Perhaps one of the most interesting was an increase in first-year associate salaries at a few of the state's largest law firms. Schnader Harrison, Stradley Ronon Stevens & Young, Blank Rome, Buchanan Ingersoll and Reed Smith all raised starting salaries, though none of them did so with the fanfare that has traditionally accompanied such announcements.

Similarly, the phenomenon of spring bonuses arose in 2011. The relatively new concept of a second round of bonuses started in New York and was adopted in a few instances in Pennsylvania.

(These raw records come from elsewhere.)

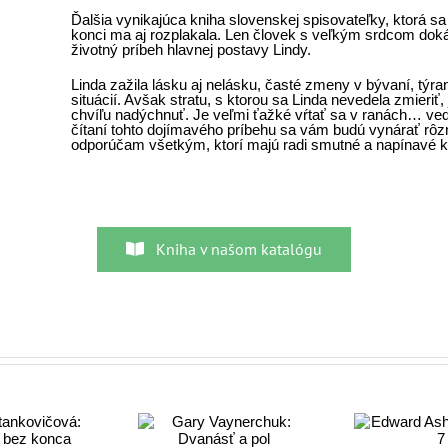
Ďalšia vynikajúca kniha slovenskej spisovateľky, ktorá sa
konci ma aj rozplakala. Len človek s veľkým srdcom dok
životný príbeh hlavnej postavy Lindy.
Linda zažila lásku aj nelásku, časté zmeny v bývaní, týran
situácií. Avšak stratu, s ktorou sa Linda nevedela zmieriť,
chvíľu nadýchnuť. Je veľmi ťažké vŕtať sa v ranách… veď
čítaní tohto dojímavého príbehu sa vám budú vynárať rôzn
odporúčam všetkým, ktorí majú radi smutné a napínavé k
Kniha v našom katalógu
Gary
Edward Ashton:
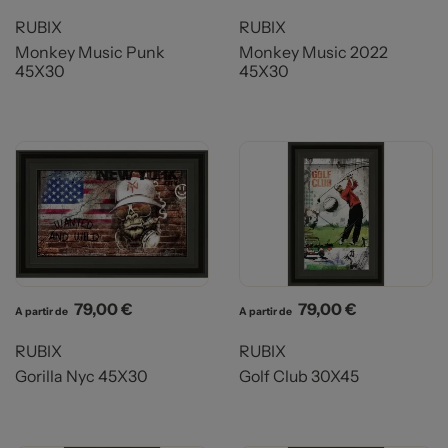
RUBIX
RUBIX
Monkey Music Punk
Monkey Music 2022
45X30
45X30
Prix
Prix
79,00 €
79,00 €
A partir de
A partir de
RUBIX
RUBIX
Gorilla Nyc 45X30
Golf Club 30X45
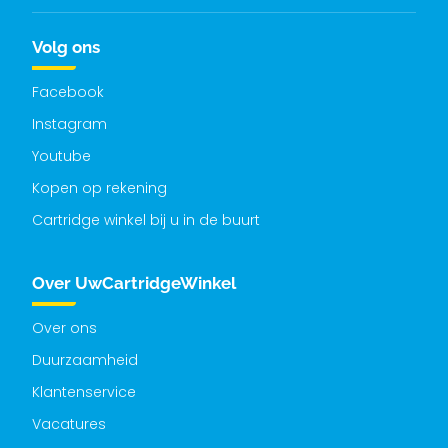
Volg ons
Facebook
Instagram
Youtube
Kopen op rekening
Cartridge winkel bij u in de buurt
Over UwCartridgeWinkel
Over ons
Duurzaamheid
Klantenservice
Vacatures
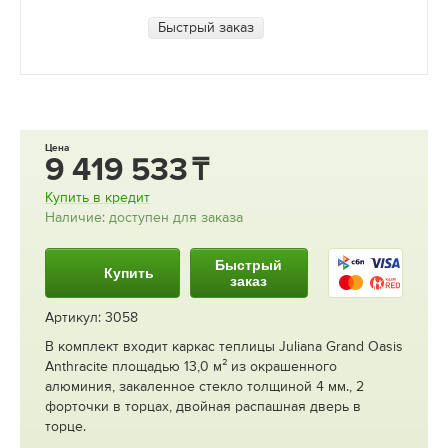
Быстрый заказ
Цена
9 419 533
Купить в кредит
Наличие: доступен для заказа
Быстрый
Купить
заказ
Артикул: 3058
В комплект входит каркас теплицы Juliana Grand Oasis
Anthracite площадью 13,0 м² из окрашенного
алюминия, закаленное стекло толщиной 4 мм., 2
форточки в торцах, двойная распашная дверь в
торце.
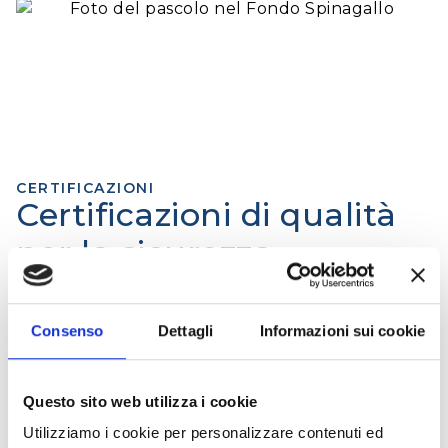
CERTIFICAZIONI
Certificazioni di qualità
per la sicurezza
alimentare
Consenso
Dettagli
Informazioni sui cookie
Polenghi è specialista nel
succo di limone
, con
un sistema di controllo qualità strutturato e
rigoroso. Collaboriamo con centri di ricerca e
Questo sito web utilizza i cookie
istituti di analisi accreditati per garantire
Utilizziamo i cookie per personalizzare contenuti ed
standard elevati e costanti.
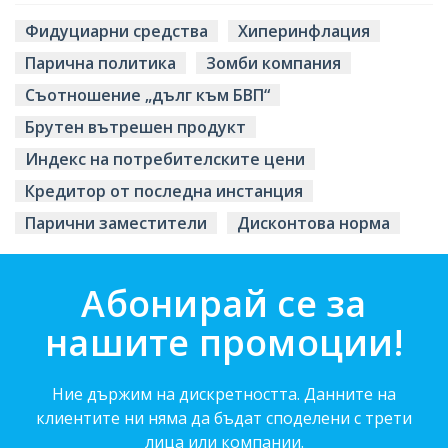
Фидуциарни средства
Хиперинфлация
Парична политика
Зомби компания
Съотношение „дълг към БВП“
Брутен вътрешен продукт
Индекс на потребителските цени
Кредитор от последна инстанция
Парични заместители
Дисконтова норма
Абонирай се за
нашите промоции!
Ние държим на дискретността. Данните на
клиентите ни няма да бъдат споделени с трети
лица или компании.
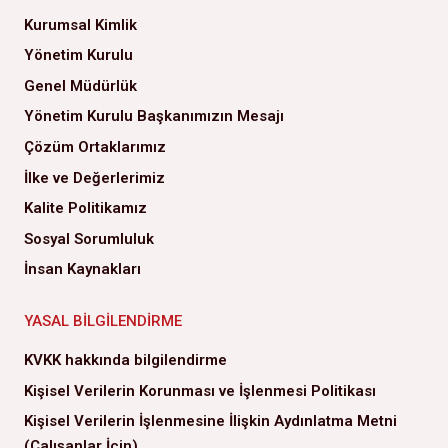
Kurumsal Kimlik
Yönetim Kurulu
Genel Müdürlük
Yönetim Kurulu Başkanımızın Mesajı
Çözüm Ortaklarımız
İlke ve Değerlerimiz
Kalite Politikamız
Sosyal Sorumluluk
İnsan Kaynakları
YASAL BILGILENDIRME
KVKK hakkında bilgilendirme
Kişisel Verilerin Korunması ve İşlenmesi Politikası
Kişisel Verilerin İşlenmesine İlişkin Aydınlatma Metni
(Çalışanlar İçin)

Villanova University School of Law got into hot water after it admitted it knowingly misreported LSAT and GPA admissions data to the American Bar Association. The school was later censured by the ABA and has fully investigated the situation, fired certain staff members and vowed the incident will never happen again.

The Children's Hospital of Philadelphia fired General Counsel Roosevelt Hairston Jr. in February for embezzlement. He was sentenced later in the year to four years in prison.

The Archdiocese of Philadelphia shook up its legal team, removing longtime outside counsel Stradley Ronon from its litigation work and replacing it with two firms, Conrad O'Brien and Welsh & Recker.

A number of firms created new practice areas in 2011.

Aside from Reed Smith, both Ballard Spahr and Obermayer Rebmann Maxwell & Hippel created new e-discovery practices. Obermayer drew from attorneys within the firm while Ballard Spahr hired Dechert partner Philip Yannella to launch the practice.

Dechert created an outsourcing and offshoring practice with the hire of Vivian Maese from Morgan Stanley. The practice is housed in the firm's intellectual property department.

The legal industry lost some prominent members in 2011. Former ABA President and Schnader Harrison partner Jerome Shestack died in August at 88. Margolis Edelstein founder Ed Edelstein died in January 2011 at 79. Former Ballard Spahr partner Steven A. Arbittier died in May at the age of 72.